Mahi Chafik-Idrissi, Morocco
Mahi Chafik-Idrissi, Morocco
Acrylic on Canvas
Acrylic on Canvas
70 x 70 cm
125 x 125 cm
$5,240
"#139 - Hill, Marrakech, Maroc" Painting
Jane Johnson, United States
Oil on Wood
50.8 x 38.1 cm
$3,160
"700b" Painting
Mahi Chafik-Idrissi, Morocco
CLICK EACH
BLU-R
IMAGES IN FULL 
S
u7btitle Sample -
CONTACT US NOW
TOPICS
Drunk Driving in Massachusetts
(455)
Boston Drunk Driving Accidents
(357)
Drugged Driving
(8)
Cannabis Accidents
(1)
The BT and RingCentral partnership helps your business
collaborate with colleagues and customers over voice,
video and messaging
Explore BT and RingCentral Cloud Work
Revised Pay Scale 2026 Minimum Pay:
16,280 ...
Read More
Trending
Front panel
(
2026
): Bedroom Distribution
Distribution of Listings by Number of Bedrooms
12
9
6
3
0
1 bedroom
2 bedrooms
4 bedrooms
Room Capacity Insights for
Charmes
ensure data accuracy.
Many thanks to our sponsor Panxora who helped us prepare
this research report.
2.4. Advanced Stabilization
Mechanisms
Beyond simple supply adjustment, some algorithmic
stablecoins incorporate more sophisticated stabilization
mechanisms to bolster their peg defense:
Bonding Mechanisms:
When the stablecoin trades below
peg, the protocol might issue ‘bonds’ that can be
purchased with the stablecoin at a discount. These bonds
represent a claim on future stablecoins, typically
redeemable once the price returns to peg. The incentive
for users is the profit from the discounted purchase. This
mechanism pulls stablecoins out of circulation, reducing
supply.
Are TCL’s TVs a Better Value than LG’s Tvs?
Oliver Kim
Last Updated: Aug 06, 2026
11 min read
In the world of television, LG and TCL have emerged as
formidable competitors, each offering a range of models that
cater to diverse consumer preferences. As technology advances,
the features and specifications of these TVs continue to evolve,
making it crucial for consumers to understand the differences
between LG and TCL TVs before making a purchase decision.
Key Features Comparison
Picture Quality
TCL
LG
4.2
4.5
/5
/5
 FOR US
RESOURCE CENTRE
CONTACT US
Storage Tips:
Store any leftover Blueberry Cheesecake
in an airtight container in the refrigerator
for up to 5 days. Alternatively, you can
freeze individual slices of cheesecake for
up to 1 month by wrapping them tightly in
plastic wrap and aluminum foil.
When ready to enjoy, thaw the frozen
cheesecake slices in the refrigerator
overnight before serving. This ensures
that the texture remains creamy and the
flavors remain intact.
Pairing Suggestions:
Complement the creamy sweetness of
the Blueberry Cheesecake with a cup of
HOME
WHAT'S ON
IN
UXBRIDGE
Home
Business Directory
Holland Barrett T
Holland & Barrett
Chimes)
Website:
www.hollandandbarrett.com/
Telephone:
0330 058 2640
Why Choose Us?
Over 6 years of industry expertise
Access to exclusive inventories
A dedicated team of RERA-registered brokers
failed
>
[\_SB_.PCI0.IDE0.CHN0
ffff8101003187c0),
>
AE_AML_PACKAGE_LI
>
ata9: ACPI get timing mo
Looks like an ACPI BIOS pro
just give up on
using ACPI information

• _WORK TO BE COMPLETED_
In the listing above, find the lines holding the word "that" and copy them.

• _EXERCISE OUTPUT_
peg, the protocol might issue ‘bonds’ that can be
formidable competitors, each offering a range of models that
that the texture remains creamy and the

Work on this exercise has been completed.